06/04/2026
Wish we could get Finley a movie role.....we think he would steal the scene!😹 (EDIT: Option 2, Stunt Double). :-)
If John Wayne liked your work, chances are you got to stick around. Ward Bond, Harry Carey Jr., Bruce Cabot, all made great films alongside John Wayne, even Duke’s favorite horse Dollor made the cut more than once. But on this day we celebrate, likely, the only actor to share the screen with John Wayne in his Oscar-winning performance in True Grit, and Duke's only (post Western serial) sequel, Rooster Cogburn.
Three major characters made the transition from True Grit to Rooster Cogburn. Judge Parker and Rooster’s friend Chen Lee both appear in both films, but are played by different actors; both of the original actors passed away between films. The only major character to make an appearance in both films and be played by the same actor is none other than General Sterling Price, Duke’s cat. Since June 4 is Hug Your Cat Day, it’s a good time to show some appreciation to the glue that holds the two Rooster Cogburn films together, General Sterling Price, played by none other than Orangey the cat, a Hollywood star in his own right.

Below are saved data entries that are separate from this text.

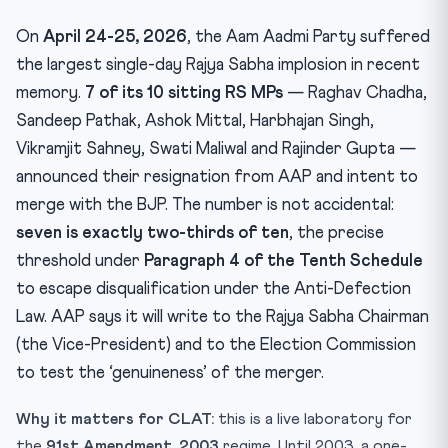
Test Yourself — 10 MCQs
On
April 24-25, 2026
, the Aam Aadmi Party suffered
Practice Quiz — 10 CLAT-Style Questions
the largest single-day Rajya Sabha implosion in recent
memory.
7 of its 10 sitting RS MPs
— Raghav Chadha,
Sandeep Pathak, Ashok Mittal, Harbhajan Singh,
Vikramjit Sahney, Swati Maliwal and Rajinder Gupta —
announced their resignation from AAP and intent to
merge with the BJP. The number is not accidental:
seven is exactly two-thirds of ten
, the precise
threshold under
Paragraph 4 of the Tenth Schedule
to escape disqualification under the Anti-Defection
Law. AAP says it will write to the Rajya Sabha Chairman
(the Vice-President) and to the Election Commission
to test the ‘genuineness’ of the merger.
Why it matters for CLAT:
this is a live laboratory for
the
91st Amendment, 2003
regime. Until 2003, a one-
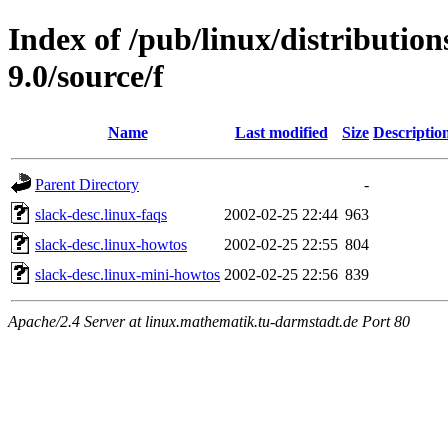
Index of /pub/linux/distributio
9.0/source/f
Name
Last modified
Size
Descriptio
Parent Directory
-
slack-desc.linux-faqs
2002-02-25 22:44
963
slack-desc.linux-howtos
2002-02-25 22:55
804
slack-desc.linux-mini-howtos
2002-02-25 22:56
839
Apache/2.4 Server at linux.mathematik.tu-darmstadt.de Port 80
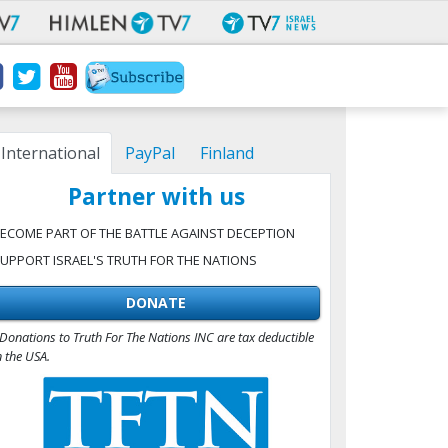
International
PayPal
Finland
Partner with us
ECOME PART OF THE BATTLE AGAINST DECEPTION
UPPORT ISRAEL'S TRUTH FOR THE NATIONS
DONATE
Donations to Truth For The Nations INC are tax deductible
n the USA.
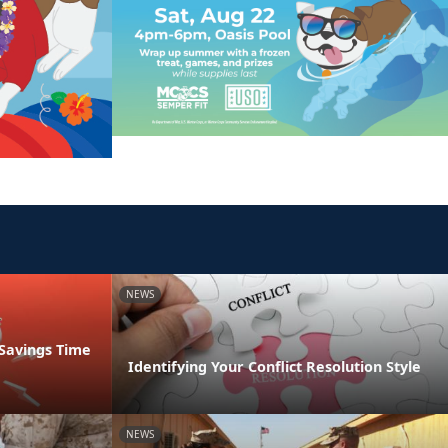
NEWS
 Savings Time
Identifying Your Conflict Resolution Style
NEWS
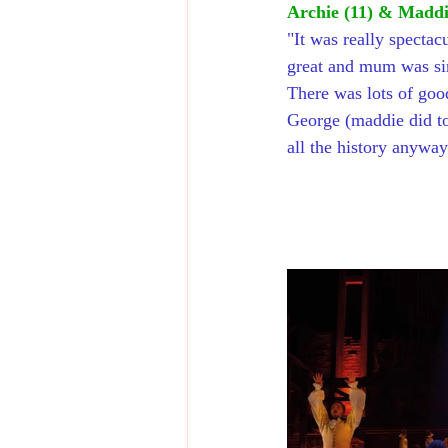
Archie (11) & Maddie
"
It was really spectac
great and mum was sin
There was lots of goo
George (maddie did to
all the history anyway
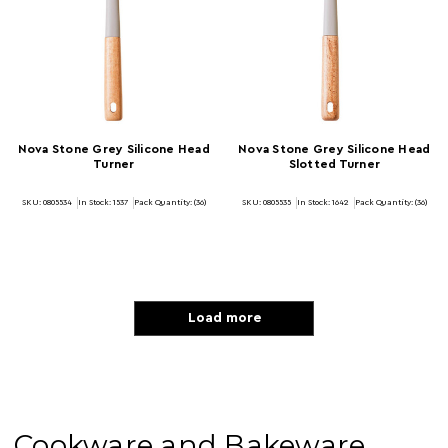
Nova Stone Grey Silicone Head
Nova Stone Grey Silicone Head
Turner
Slotted Turner
SKU: 0805534
In Stock:
1537
Pack Quantity: (36)
SKU: 0805535
In Stock:
1642
Pack Quantity: (36)
Load more
Cookware and Bakeware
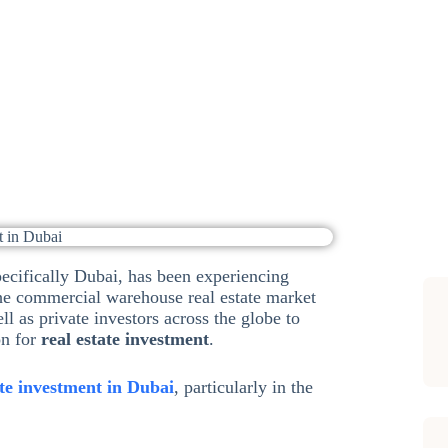
nt Opportunities in Dubai
,
Investment Options
Sub
specifically Dubai, has been experiencing
the commercial warehouse real estate market
ell as private investors across the globe to
on for
real estate investment
.
ate investment in Dubai
, particularly in the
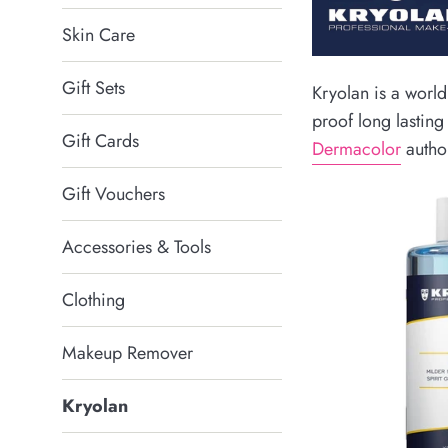
Skin Care
Gift Sets
Kryolan is a world
proof long lastin
Gift Cards
Dermacolor
author
Gift Vouchers
Accessories & Tools
Clothing
Makeup Remover
Kryolan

Trained by Frank Inn, the genius animal trainer behind Benji, Lancelot Link, and Arnold Ziffel, Orangey is the only double-winner of the Patsy, the animal actor version of the Oscar. Orangey won his first for Rhubarb, a baseball team owning cat, and his second for Breakfast at Tiffany's.
Unfortunately, Orangey didn't get to share an award with Duke for True Grit. John Wayne had that award season all to himself. Orangey's final role was a pair of episodes of Green Acres alongside John Wayne’s costar, Eddie Albert, from The Longest Day and McQ, neither of which had major feline roles.
John Wayne understood his co-star on and off the screen and, as Rooster Cogburn, he uttered a line that could not be truer. "General Price don't belong to me. He just rooms with me. Cats don't belong to nobody.”